• Provided entries:
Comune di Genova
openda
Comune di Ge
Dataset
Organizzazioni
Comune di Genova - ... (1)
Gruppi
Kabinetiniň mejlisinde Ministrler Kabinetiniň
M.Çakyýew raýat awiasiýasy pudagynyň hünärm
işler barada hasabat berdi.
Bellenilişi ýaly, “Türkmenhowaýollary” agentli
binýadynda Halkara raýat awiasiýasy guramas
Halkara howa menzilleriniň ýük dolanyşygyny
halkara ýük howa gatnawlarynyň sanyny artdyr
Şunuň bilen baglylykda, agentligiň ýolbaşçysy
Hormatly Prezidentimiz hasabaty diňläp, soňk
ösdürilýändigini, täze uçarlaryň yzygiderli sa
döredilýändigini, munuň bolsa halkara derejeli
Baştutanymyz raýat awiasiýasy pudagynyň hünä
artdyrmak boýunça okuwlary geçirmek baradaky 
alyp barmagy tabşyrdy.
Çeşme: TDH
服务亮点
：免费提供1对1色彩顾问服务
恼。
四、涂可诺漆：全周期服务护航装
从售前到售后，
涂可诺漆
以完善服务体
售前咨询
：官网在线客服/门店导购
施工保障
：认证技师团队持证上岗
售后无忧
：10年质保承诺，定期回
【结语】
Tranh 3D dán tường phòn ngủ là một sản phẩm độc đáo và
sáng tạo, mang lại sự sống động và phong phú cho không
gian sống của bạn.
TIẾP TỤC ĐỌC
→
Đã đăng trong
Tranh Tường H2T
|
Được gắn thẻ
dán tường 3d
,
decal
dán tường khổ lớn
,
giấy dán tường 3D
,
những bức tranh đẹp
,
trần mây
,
...
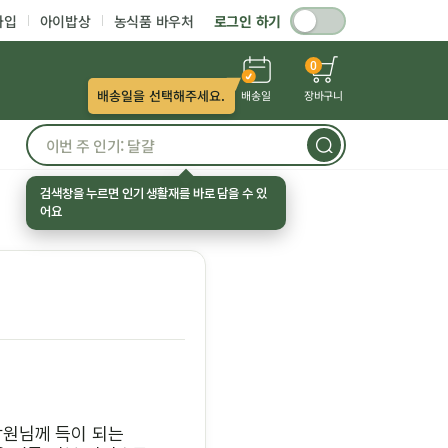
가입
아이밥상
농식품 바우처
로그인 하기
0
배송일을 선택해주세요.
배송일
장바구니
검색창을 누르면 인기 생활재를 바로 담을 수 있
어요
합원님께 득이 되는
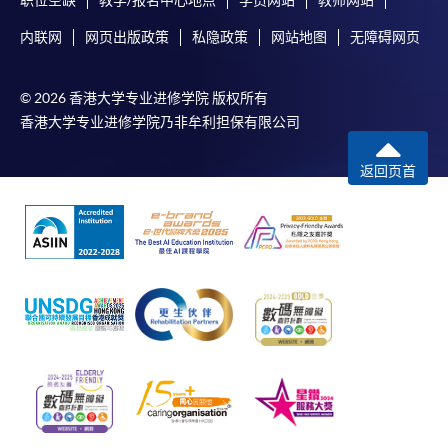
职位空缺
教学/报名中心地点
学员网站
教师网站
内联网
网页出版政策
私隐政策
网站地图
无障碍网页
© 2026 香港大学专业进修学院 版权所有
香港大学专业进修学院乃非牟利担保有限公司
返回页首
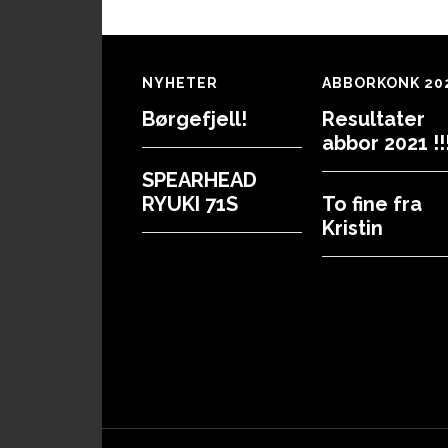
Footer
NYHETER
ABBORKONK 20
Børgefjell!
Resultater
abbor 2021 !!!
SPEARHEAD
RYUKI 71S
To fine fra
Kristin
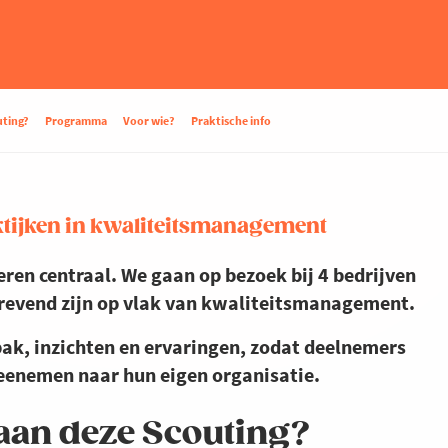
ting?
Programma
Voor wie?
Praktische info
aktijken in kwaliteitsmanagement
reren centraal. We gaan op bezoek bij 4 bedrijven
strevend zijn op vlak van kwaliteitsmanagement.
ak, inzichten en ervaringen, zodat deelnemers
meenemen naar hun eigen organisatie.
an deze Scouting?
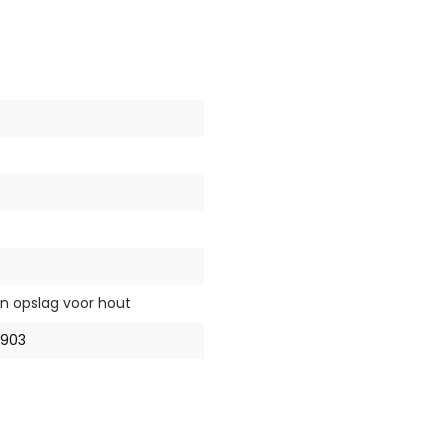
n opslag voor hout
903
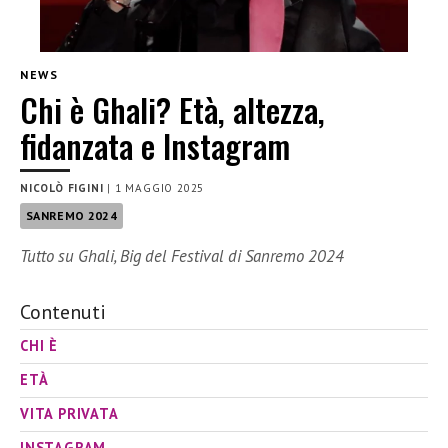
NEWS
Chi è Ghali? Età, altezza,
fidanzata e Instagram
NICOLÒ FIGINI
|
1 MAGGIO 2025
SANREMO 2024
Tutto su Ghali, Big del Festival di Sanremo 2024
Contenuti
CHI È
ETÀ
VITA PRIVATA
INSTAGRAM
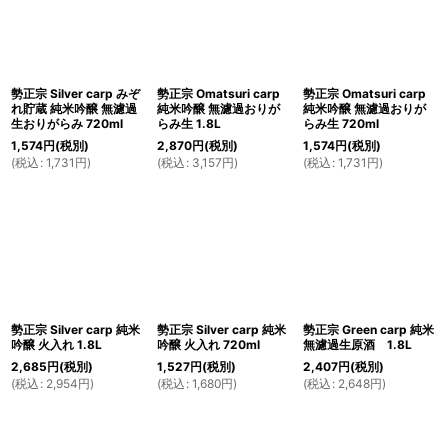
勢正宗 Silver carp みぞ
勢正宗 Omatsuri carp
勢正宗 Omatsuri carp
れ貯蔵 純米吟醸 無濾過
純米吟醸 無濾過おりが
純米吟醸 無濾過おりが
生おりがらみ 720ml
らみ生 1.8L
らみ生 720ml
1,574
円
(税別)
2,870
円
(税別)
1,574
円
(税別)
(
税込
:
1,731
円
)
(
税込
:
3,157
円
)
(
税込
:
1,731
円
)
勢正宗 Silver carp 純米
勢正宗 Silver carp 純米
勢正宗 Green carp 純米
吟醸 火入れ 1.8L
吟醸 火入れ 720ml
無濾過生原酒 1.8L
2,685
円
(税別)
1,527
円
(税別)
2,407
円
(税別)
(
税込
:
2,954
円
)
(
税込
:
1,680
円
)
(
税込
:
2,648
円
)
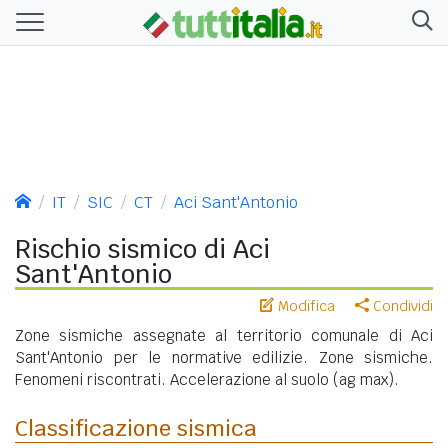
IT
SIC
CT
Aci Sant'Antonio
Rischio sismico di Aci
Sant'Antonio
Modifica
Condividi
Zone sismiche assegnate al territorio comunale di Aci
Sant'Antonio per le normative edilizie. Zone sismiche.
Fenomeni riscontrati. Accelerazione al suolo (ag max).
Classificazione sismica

• Activity: Copy out every line of the material above that contains the string "Antonio".

• Reply:
Aci Sant'Antonio
Sant'Antonio
Sant'Antonio per le normative edilizie. Zone sismiche.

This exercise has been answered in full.